In contrast to other Android devices, Google’s Pixel smartphones, such as the Pixel 7, Pixel 7 Pro, and the recently introduced Pixel Fold, are the first to get new security updates and fixes.

A Pixel may be the best option for you if receiving the most recent security updates promptly is crucial to you. However, Google’s Pixel phones do have certain drawbacks, the most significant of which is their significantly lower battery life compared to that of other manufacturers’ products iPhone still beats Android on security.
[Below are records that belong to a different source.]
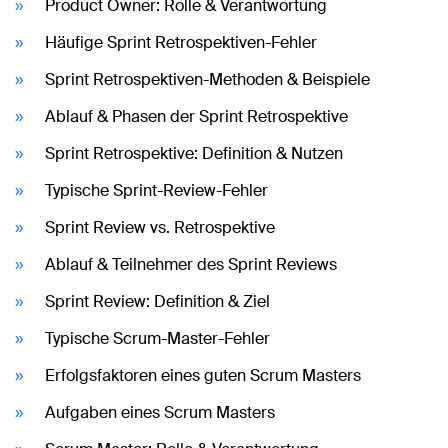
Product Owner: Rolle & Verantwortung
Häufige Sprint Retrospektiven-Fehler
Sprint Retrospektiven-Methoden & Beispiele
Ablauf & Phasen der Sprint Retrospektive
Sprint Retrospektive: Definition & Nutzen
Typische Sprint-Review-Fehler
Sprint Review vs. Retrospektive
Ablauf & Teilnehmer des Sprint Reviews
Sprint Review: Definition & Ziel
Typische Scrum-Master-Fehler
Erfolgsfaktoren eines guten Scrum Masters
Aufgaben eines Scrum Masters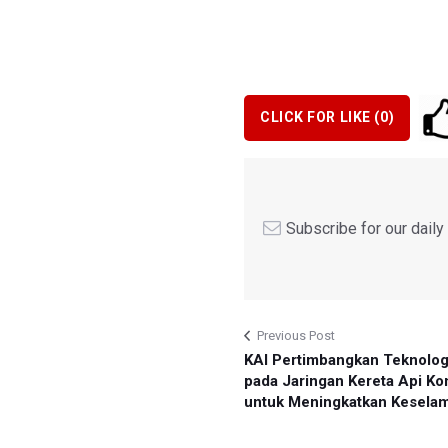
CLICK FOR LIKE (
0
)
Subscribe for our dail
Previous Post
KAI Pertimbangkan Teknolog
pada Jaringan Kereta Api Ko
untuk Meningkatkan Kesela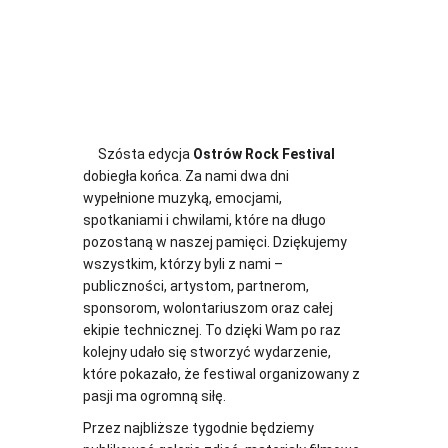
     Szósta edycja 
Ostrów Rock Festival
dobiegła końca. Za nami dwa dni 
wypełnione muzyką, emocjami, 
spotkaniami i chwilami, które na długo 
pozostaną w naszej pamięci. Dziękujemy 
wszystkim, którzy byli z nami – 
publiczności, artystom, partnerom, 
sponsorom, wolontariuszom oraz całej 
ekipie technicznej. To dzięki Wam po raz 
kolejny udało się stworzyć wydarzenie, 
które pokazało, że festiwal organizowany z 
pasji ma ogromną siłę.
Przez najbliższe tygodnie będziemy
But this is more than made up for by not having to wait for security upgrades and by having access to Android 14 as soon as it is released.

Installing one of the top Android antivirus applications can keep your Android smartphone safe from hackers even if you don’t own a Pixel. Similarly, Google Play Protect, which checks your downloaded applications and any new ones for malware, comes pre-installed on the majority of Android phones and is a good option if you’re on a small budget.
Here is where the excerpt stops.